Programming is a delicate art, and one which is difficult to get right. However, it is one of Simon Rattle’s fortes, and this was clearly evident in Friday night’s concert. Both works on the programme, Brett Dean’s The Last Days of Socrates and Michael Tippett’s A Child of Our Time are large-scale oratorios dealing with difficult subject matter, and it is highly unusual to pair such works. But they both share one overarching theme: hope in the face of adversity. Though full of despair and sorrow, it is hope that draws both works to a close. I was originally concerned that this concert would be heavy and overly bleak, but the final moments are so uplifting that you feel cleansed of what came before.

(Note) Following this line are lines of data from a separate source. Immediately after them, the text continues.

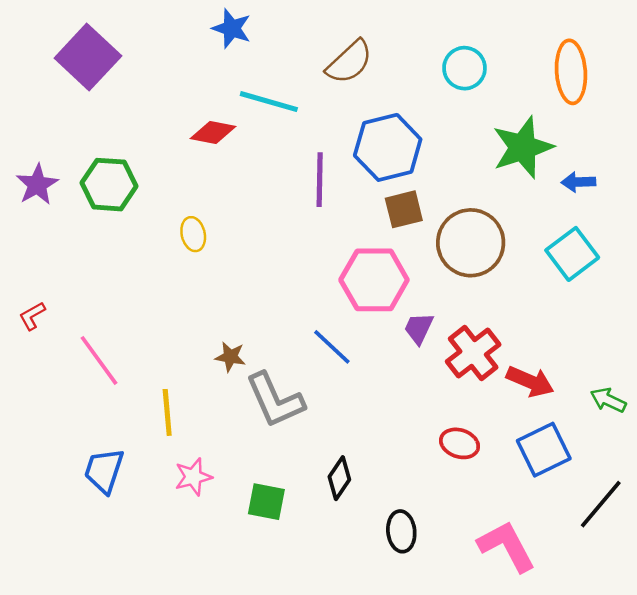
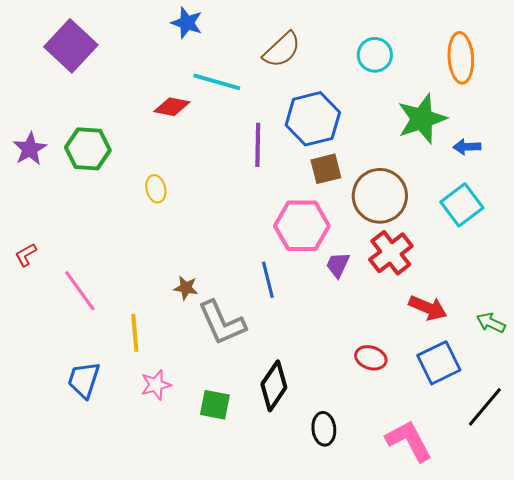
blue line: (332, 347) -> (268, 280), turned 33
red cross: (473, 353) -> (391, 253), moved
black diamond: (339, 478) -> (274, 386), size x1.4

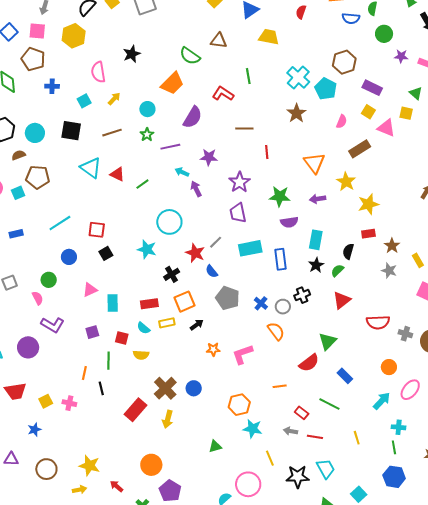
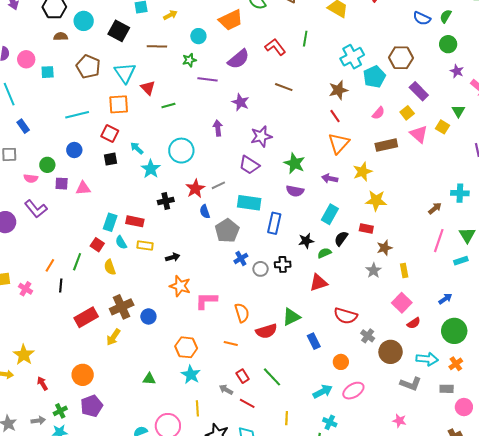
red line: (267, 152) -> (335, 116), moved, turned -48
cyan arrow: (182, 172) -> (137, 148), moved
brown pentagon: (38, 177) -> (88, 67), moved
purple trapezoid: (238, 213) -> (249, 165), turned -65
blue rectangle: (16, 234) -> (23, 126), moved, turned 48
cyan rectangle: (316, 240) -> (330, 214), moved
pink semicircle: (38, 298) -> (31, 178), turned 104
gray pentagon: (228, 298) -> (227, 231), moved
orange square: (184, 302) -> (119, 104), moved
cyan rectangle: (113, 303) -> (110, 222), moved
orange semicircle: (276, 331) -> (242, 313), moved
purple square: (92, 332) -> (62, 184), moved
orange star: (213, 349) -> (180, 286), size x1.5
yellow semicircle: (141, 355) -> (110, 267), turned 49
blue rectangle: (345, 376) -> (314, 341), moved

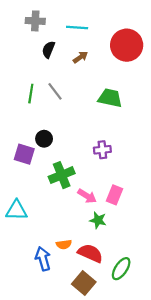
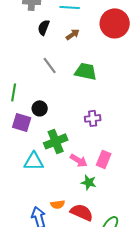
green line: (31, 94) -> (14, 92), moved
green trapezoid: (110, 98) -> (86, 71), moved
cyan triangle: (17, 210) -> (34, 161), moved

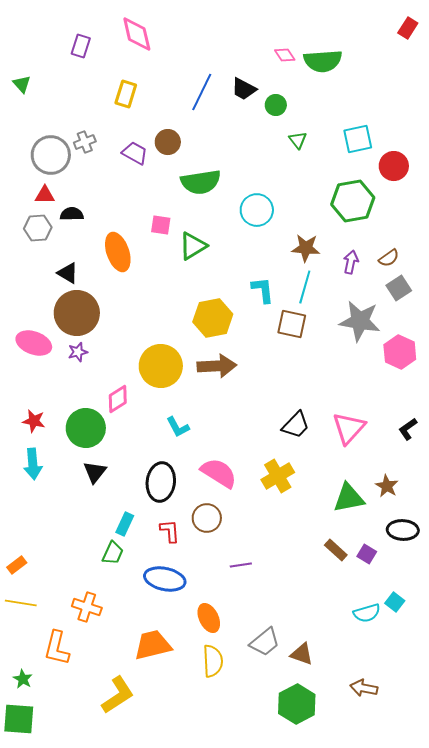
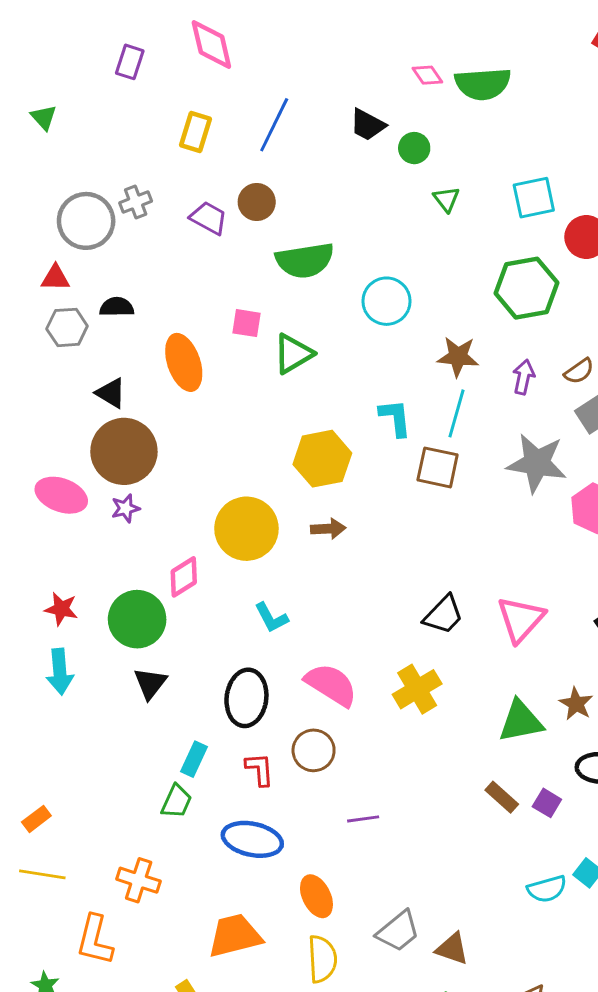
blue line: (202, 92) -> (274, 125), moved
red triangle: (45, 195) -> (55, 278), moved
brown arrow: (217, 366) -> (328, 529), size x0.6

Sir John Tomlinson, Sir Simon Rattle and Brett Dean with the Berliner Philharmoniker © Sebastian Haenel
Sir John Tomlinson, Sir Simon Rattle and Brett Dean with the Berliner Philharmoniker
© Sebastian Haenel

Brett Dean, a former violist with the Berliner Philharmoniker, is a composer with an uncompromising vision and a unique voice, and his music always has a clear message, a truly intense energy, and a solid emotional core. The Last Days of Socrates is in many ways typical of his works, drawing on a whole range of musical and extra-musical imagery to create a dramatic concert work, a true oratorio in a Handelian sense.

The work is full of contrasts, from the almost inaudible opening to the seat-shaking start of the second part, and both the Berliner Philharmoniker and the Berlin Radio Choir really bring these to the fore. Dean’s focus on texture and timbre plays to the orchestra’s flexibility both as an ensemble and as soloists. His total mastery of the instrumentation is clear from the many new and novel sounds which are often untraceable to any specific instrument, produced by unusual combinations and modern playing techniques. So often such things are gimmicky or incongruous, but Dean gives them meaning and works them into the integral structure of the work.

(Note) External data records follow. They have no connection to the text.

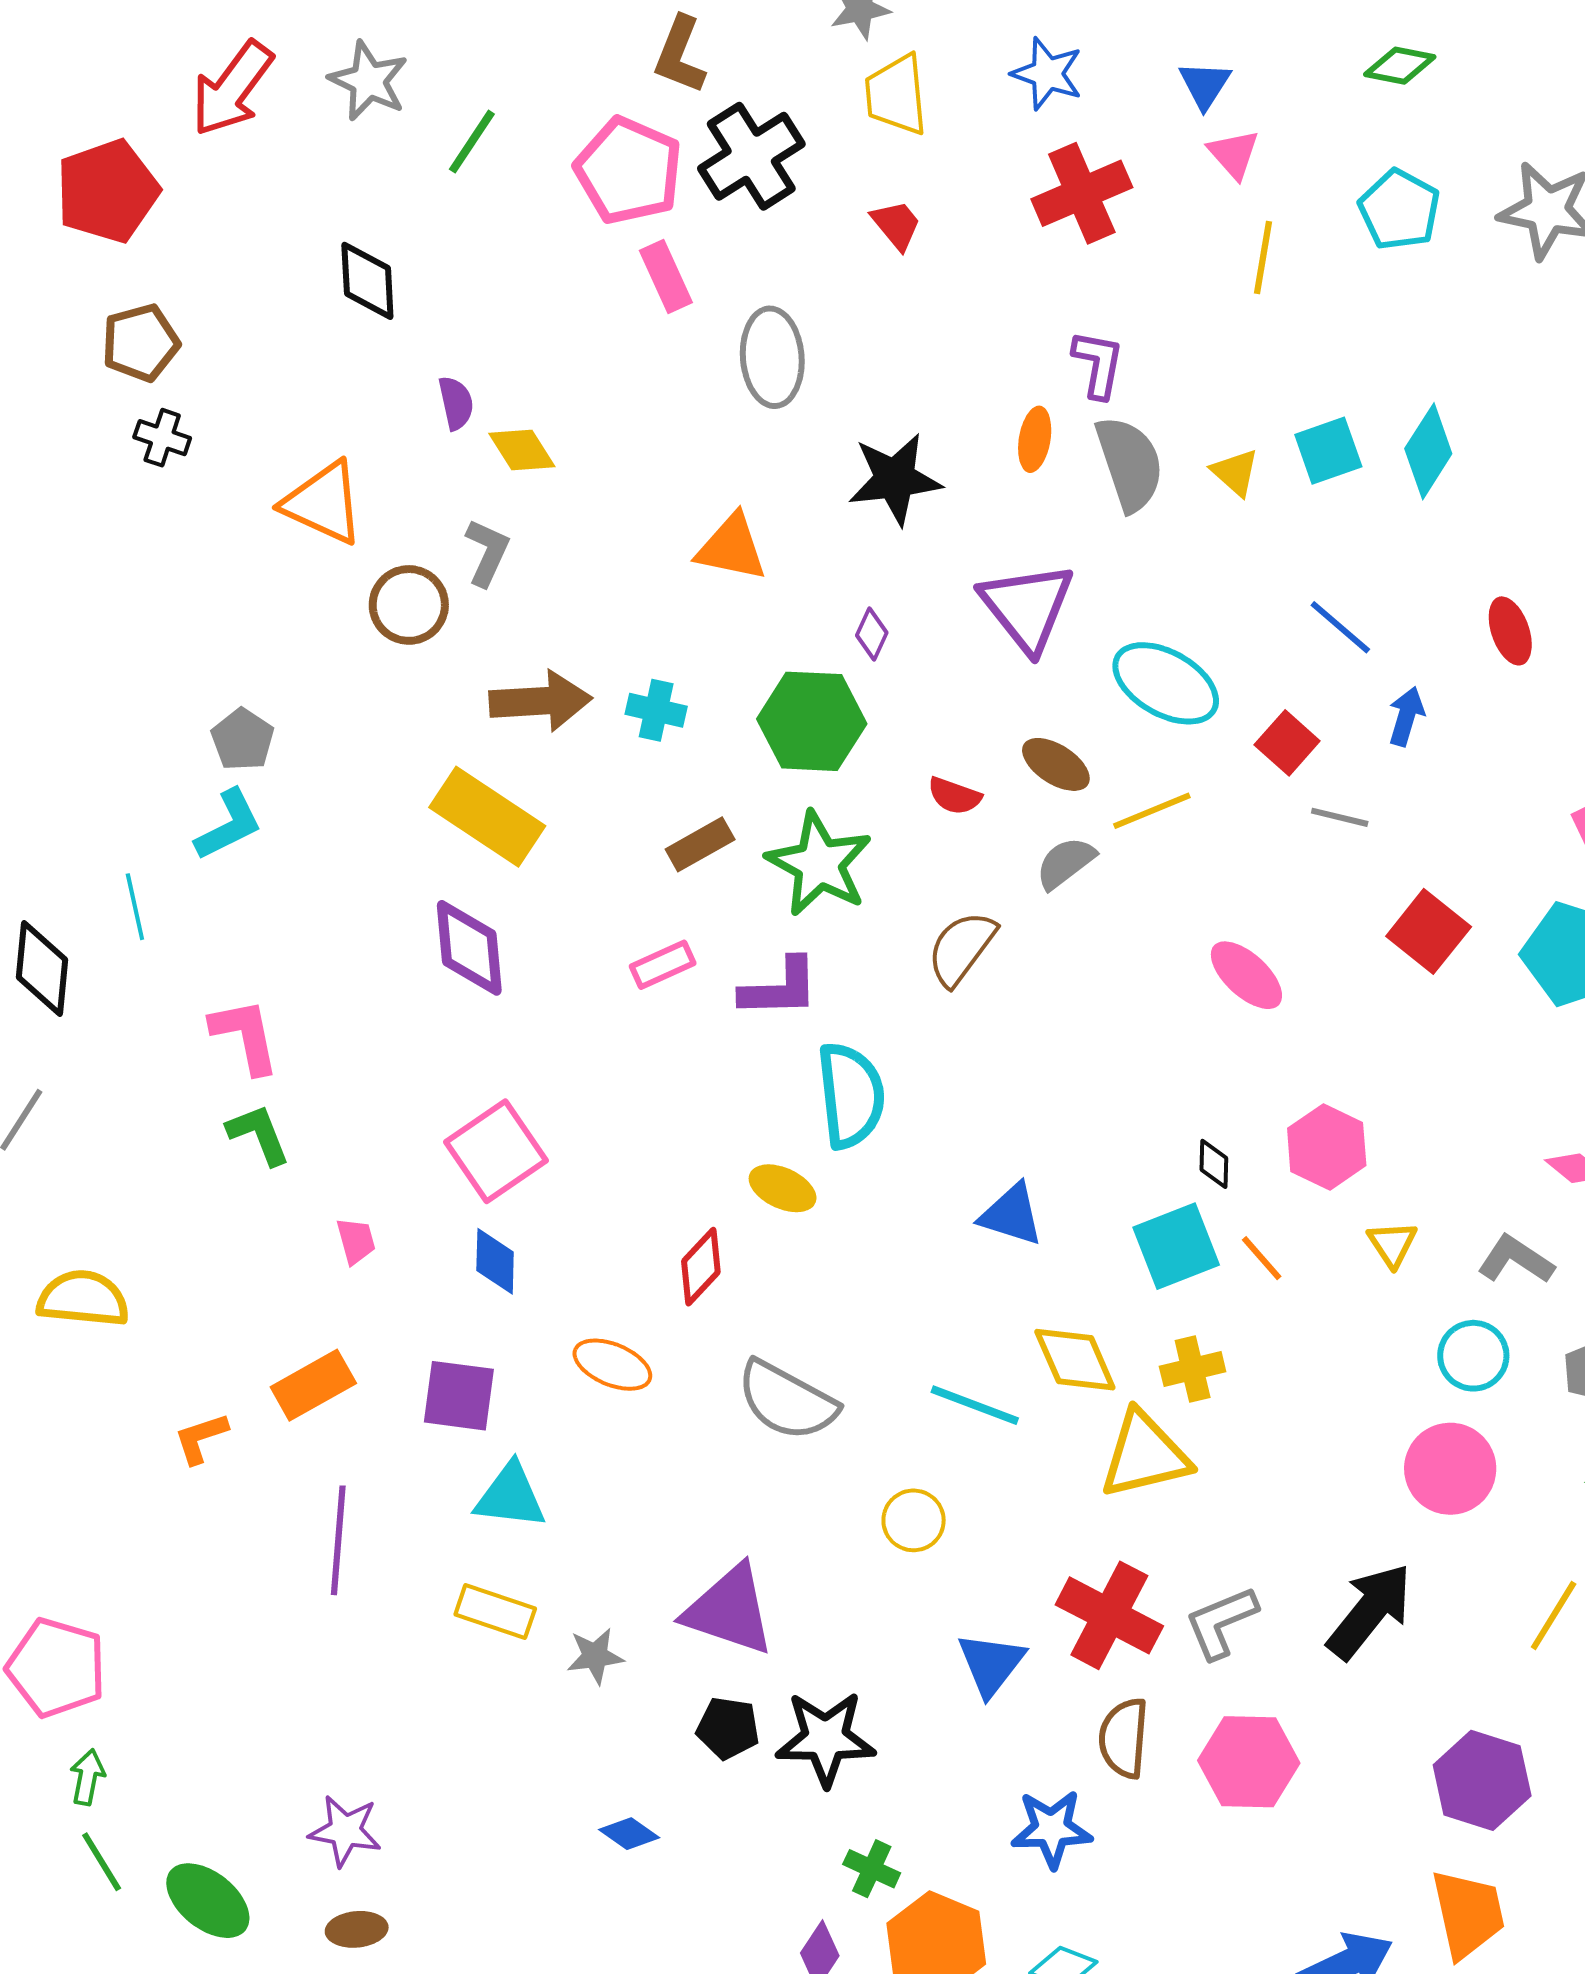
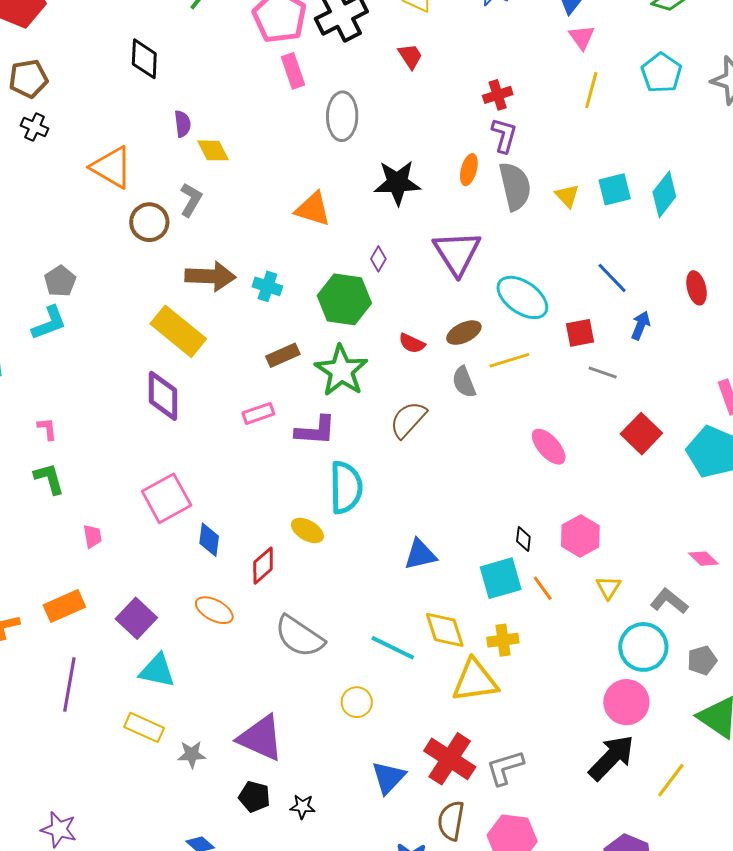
red cross: (1082, 193) -> (498, 95), moved, size x0.6
red square: (1287, 743) -> (580, 333), turned 32
brown ellipse: (1056, 764) -> (464, 333), turned -64
gray semicircle: (1065, 863) -> (464, 382), turned -80
pink L-shape: (245, 1036) -> (47, 429), size x0.6
blue triangle: (1011, 1215) -> (420, 555), turned -36
blue diamond: (495, 1261) -> (209, 540), moved
cyan circle: (1473, 1356) -> (643, 647), size x1.4
purple square: (459, 1396) -> (136, 618), turned 30
black arrow: (1370, 1611) -> (611, 758), moved
black star: (826, 1739) -> (302, 807), size x0.5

The choir are a joy to listen to, not only because of their excellent English, but because of the variety in their sound, and the depth of the emotions which they bring to the music. However, most impressive of all was Sir John Tomlinson, who not only sang, but acted the part of Socrates. His rich, deep bass voice couldn’t be more suited to the role, and his gentle and wise stage manner complements it perfectly. Dean said in the pre-concert talk that Tomlinson sung the music as though he’d been singing it all his life and truer words have never been uttered.

After the interval came Michael Tippett’s A Child of Our Time. In recent years many critics have taken a strong stance against Tippett and his music, accusing him of incoherence, but no such accusations could be made in light of this performance. Tippett’s literary and musical description of the evil which dwells within us all, and the hope for post-war humanity, was delivered as an utterly clear message. As in first half, the enlarged chorus, prepared by the renowned Simon Halsey, sung with wonderful English and a real engagement with the text, and clarity of sound which few choirs ever achieve.

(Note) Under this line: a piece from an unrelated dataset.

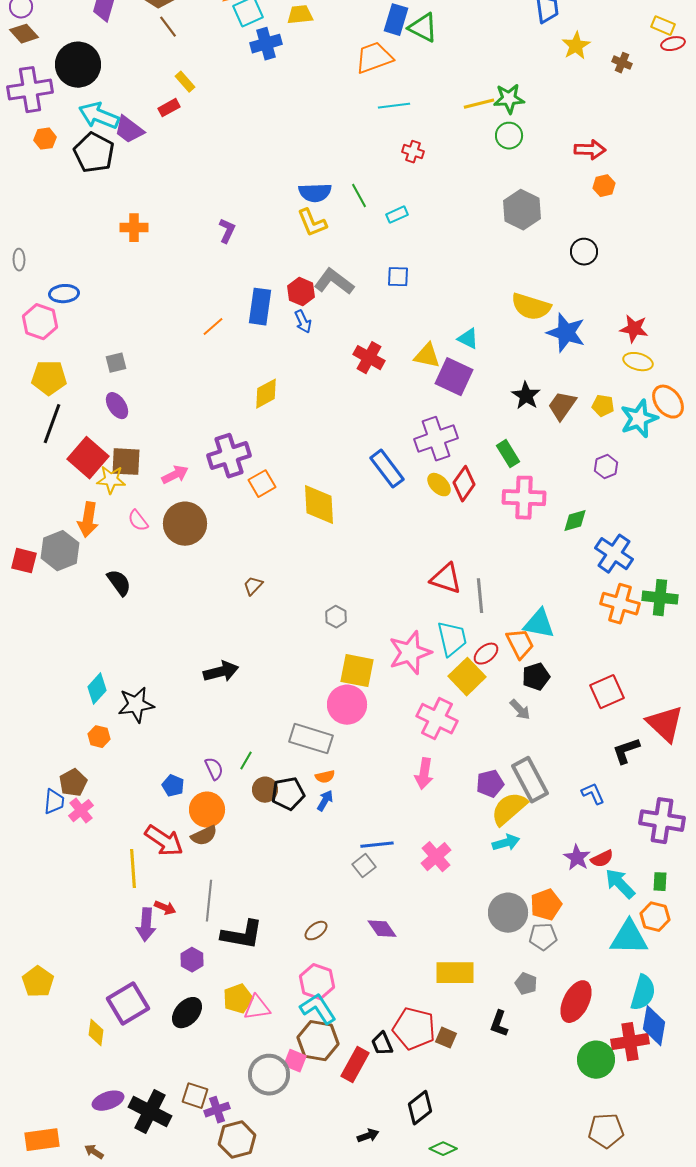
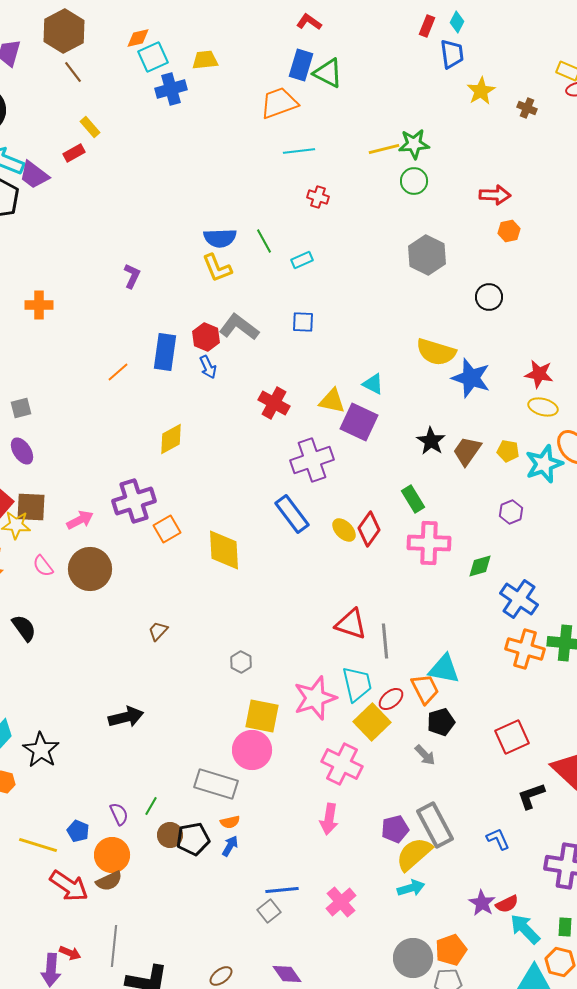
orange cross: (134, 228) -> (39, 305), moved
purple cross: (436, 439) -> (312, 460), moved
black star: (136, 705) -> (41, 750), turned -30
yellow line: (133, 869) -> (38, 845), moved, turned -69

Alto soloist Sarah Connolly has a richness in her voice which is perfectly suited to the English alto repertoire. Tippett’s alto is a wise and grounded figure, who comforts in times of need without losing herself to hysteria: a role which Connolly perfectly takes on. And the contrast to Sally Matthews’ portrayal of the mother could not be more intense. Matthews is not only a wonderful singer, but a brilliant actor, and brings all her operatic experience to this difficult dramatic oratorio part. There was not a moment where she was not fully ensconced in the music, and the colours of her incredible voice were truly moving to. John Tomlinson, back for the second half, was just as at home here as in the Dean, and his anchoring presence as narrator really came across, never impersonal, but always calm and centred. American tenor Matthew Polenzani sadly didn’t shine with the other soloists, often out-sung or out-played by his fellow performers.

The orchestra, under the baton of Sir Simon Rattle, played with such a broad emotional range, supporting the soloists and chorus at every turn, but bringing so much more depth. Rattle led the whole ensemble through the work with a close attention to detail, but also with a thoroughly personal approach. The performance was full of strongly felt emptions, but never resorting to sentimentality, and the Negro spirituals – so often incongruous against Tippett’s modernist style – were taken unusually fast. In Rattle’s hands they felt like the true culmination of the music which came before, an integral part of the whole.

Tippett’s retelling of Herschel Grynszpan’s shooting of a German official in 1938 and the subsequent events of Kristallnacht deliberately uses language in a way that makes the specific universal. These performers’ conviction to this music’s emotion achieves the impressive task of making this universalism personal, speaking directly to the audience.